Clutch sizes seem to vary; young females may lay as few as 60 eggs, while adult females can lay 200. Parents may cover the clutch in ssubstrate 45-60 minutes after spawning is complete, and remove it after 36-48 hours.
The pair will take turns fanning the eggs to keep them from turning into fungus and the each defend the territory from the other fishes in the aquarium.
In 24 hours, the eggs will turn an orange-amber color, and unfertilized eggs may begin to turn white, along with those that fungus despite fertilization. Eye spots are clearly visible on the second day.
The eggs hatch after 2 and a half to three days and are immediately transferred by both parents into the pre-constructed nests. During the egg stage, the male will begin constructing these nests for the wigglers, this usually happens late in the egg stage, within 12 hours of hatching.
The pair continues to maintain shifts of fanning the young fry, and will constantly mouth and tumble the larvae.
The fry are free-swimming after seven days, and are initially kept herded into a shallow depression by both parents, which are most aggressive during this time, however, they are still quite mild mannered and seem content to just keep the other fishes on the other side of the tank, without damaging the other fishes.
Baby fry can be fed frozen baby brine shrimp after about day 5-7.
OTHER USEFUL INFORMATION
In it’s natural habitat, Bolivian Butterfly’s are found in streams, pools, and lagoons with dense vegetation and submerged branches and roots that offers shaded areas and plenty of hiding places in the Amazon Basin of Bolivia and Brazil.
They mostly inhabit the mid and bottom regions of these areas and feed by sifting the fine substrate for plant material and small organisms. They will also feed on organisms in the water and sometimes at the surface.

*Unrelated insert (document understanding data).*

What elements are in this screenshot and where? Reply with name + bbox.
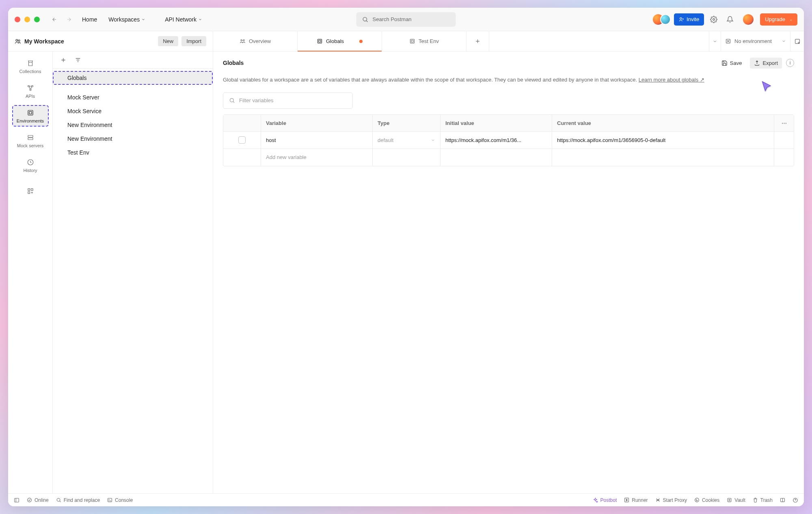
back-button[interactable] <box>51 16 58 23</box>
env-quicklook-button[interactable] <box>790 31 804 51</box>
nav-apis[interactable]: APIs <box>12 80 49 102</box>
filter-variables-input[interactable]: Filter variables <box>223 92 353 109</box>
cookies-button[interactable]: Cookies <box>694 497 719 503</box>
current-value-cell[interactable]: https://mock.apifox.com/m1/3656905-0-def… <box>552 132 774 148</box>
unsaved-dot-icon <box>359 40 363 43</box>
variable-type-cell[interactable]: default <box>373 132 441 148</box>
add-env-button[interactable] <box>60 57 67 63</box>
toggle-sidebar-button[interactable] <box>14 497 19 503</box>
tab-test-env[interactable]: Test Env <box>382 31 466 51</box>
learn-more-label: Learn more about globals <box>639 77 698 83</box>
user-avatar[interactable] <box>743 14 754 25</box>
save-label: Save <box>730 60 742 66</box>
invite-button[interactable]: Invite <box>674 13 704 26</box>
env-item[interactable]: New Environment <box>53 118 213 132</box>
forward-button[interactable] <box>66 16 72 23</box>
minimize-window[interactable] <box>24 17 30 22</box>
page-title: Globals <box>223 60 713 66</box>
workspaces-menu[interactable]: Workspaces <box>104 14 149 25</box>
proxy-label: Start Proxy <box>663 497 687 503</box>
search-icon <box>362 16 369 23</box>
workspace-name: My Workspace <box>24 38 64 45</box>
sparkle-icon <box>593 497 598 503</box>
add-variable-row[interactable]: Add new variable <box>223 149 794 166</box>
start-proxy-button[interactable]: Start Proxy <box>655 497 687 503</box>
vault-button[interactable]: Vault <box>727 497 745 503</box>
active-env-selector[interactable]: No environment <box>721 38 790 44</box>
no-env-icon <box>725 38 731 44</box>
svg-rect-14 <box>31 189 33 191</box>
window-controls <box>15 17 40 22</box>
collections-icon <box>27 60 34 67</box>
add-variable-placeholder: Add new variable <box>261 149 373 166</box>
tab-label: Globals <box>326 38 344 44</box>
online-label: Online <box>35 497 49 503</box>
environments-icon <box>317 38 323 44</box>
settings-icon[interactable] <box>710 15 718 24</box>
variable-name-cell[interactable]: host <box>261 132 373 148</box>
env-item[interactable]: Mock Server <box>53 90 213 104</box>
upgrade-button[interactable]: Upgrade ⌄ <box>760 13 797 26</box>
api-network-menu[interactable]: API Network <box>161 14 206 25</box>
svg-point-37 <box>729 499 730 501</box>
nav-environments[interactable]: Environments <box>12 105 49 127</box>
help-button[interactable] <box>793 497 798 503</box>
notifications-icon[interactable] <box>726 15 734 24</box>
env-item-globals[interactable]: Globals <box>53 71 213 85</box>
tabs-dropdown[interactable] <box>709 31 721 51</box>
nav-history[interactable]: History <box>12 155 49 176</box>
export-button[interactable]: Export <box>750 58 782 69</box>
workspace-selector[interactable]: My Workspace <box>15 38 155 45</box>
save-icon <box>721 60 728 66</box>
new-button[interactable]: New <box>158 36 178 46</box>
online-status[interactable]: Online <box>27 497 49 503</box>
col-type: Type <box>373 115 441 131</box>
tab-label: Overview <box>249 38 271 44</box>
save-button[interactable]: Save <box>717 58 746 69</box>
grid-add-icon <box>27 187 34 195</box>
close-window[interactable] <box>15 17 20 22</box>
nav-collections[interactable]: Collections <box>12 56 49 77</box>
home-link[interactable]: Home <box>78 14 101 25</box>
invite-label: Invite <box>687 16 699 22</box>
export-label: Export <box>762 60 778 66</box>
env-actions <box>53 52 213 69</box>
filter-env-button[interactable] <box>75 57 81 63</box>
svg-point-25 <box>230 99 234 102</box>
maximize-window[interactable] <box>34 17 40 22</box>
console-label: Console <box>115 497 133 503</box>
env-item[interactable]: Mock Service <box>53 104 213 118</box>
console-icon <box>107 497 112 503</box>
runner-label: Runner <box>632 497 648 503</box>
row-checkbox[interactable] <box>238 136 246 144</box>
console-button[interactable]: Console <box>107 497 133 503</box>
chevron-down-icon <box>198 17 202 22</box>
info-button[interactable]: i <box>786 59 794 67</box>
postbot-button[interactable]: Postbot <box>593 497 617 503</box>
svg-rect-8 <box>28 110 33 115</box>
trash-button[interactable]: Trash <box>753 497 773 503</box>
new-tab-button[interactable] <box>466 31 489 51</box>
two-pane-button[interactable] <box>780 497 785 503</box>
import-button[interactable]: Import <box>181 36 206 46</box>
runner-button[interactable]: Runner <box>624 497 648 503</box>
table-menu-button[interactable]: ⋯ <box>774 115 794 131</box>
primary-nav: Collections APIs Environments Mock serve… <box>8 52 53 493</box>
nav-label: Collections <box>19 69 41 74</box>
collaborators[interactable] <box>653 14 671 25</box>
svg-point-28 <box>57 498 60 501</box>
env-item[interactable]: New Environment <box>53 132 213 146</box>
initial-value-cell[interactable]: https://mock.apifox.com/m1/36... <box>441 132 552 148</box>
description: Global variables for a workspace are a s… <box>213 74 804 84</box>
chevron-down-icon <box>431 138 435 142</box>
global-search[interactable]: Search Postman <box>356 12 456 27</box>
svg-point-27 <box>28 498 32 502</box>
tab-overview[interactable]: Overview <box>213 31 298 51</box>
tab-globals[interactable]: Globals <box>298 31 382 51</box>
env-item[interactable]: Test Env <box>53 146 213 159</box>
nav-mock-servers[interactable]: Mock servers <box>12 130 49 151</box>
learn-more-link[interactable]: Learn more about globals ↗ <box>639 77 704 83</box>
svg-point-17 <box>243 39 244 41</box>
find-replace-button[interactable]: Find and replace <box>56 497 100 503</box>
nav-configure[interactable] <box>12 183 49 198</box>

Mikrogeophagus altispinosus is an undervalued species in the aquarium hobby. They are impressively coloured, don’t get too big, will eat most foods, and they can adapt to a diverse number of water conditions with ease.
Since Mikrogeophagus altispinosus is not as finicky as many other cichlids when it comes to these requirements it is definitely worth a look. If you want a colourful, peaceful dwarf cichlid for a planted community or, if you have had trouble keeping Mikrogeophagus ramirezi (Blue Ram) in the past and would like something similar that is not as demanding, the Bolivian Butterfly maybe just what you are after!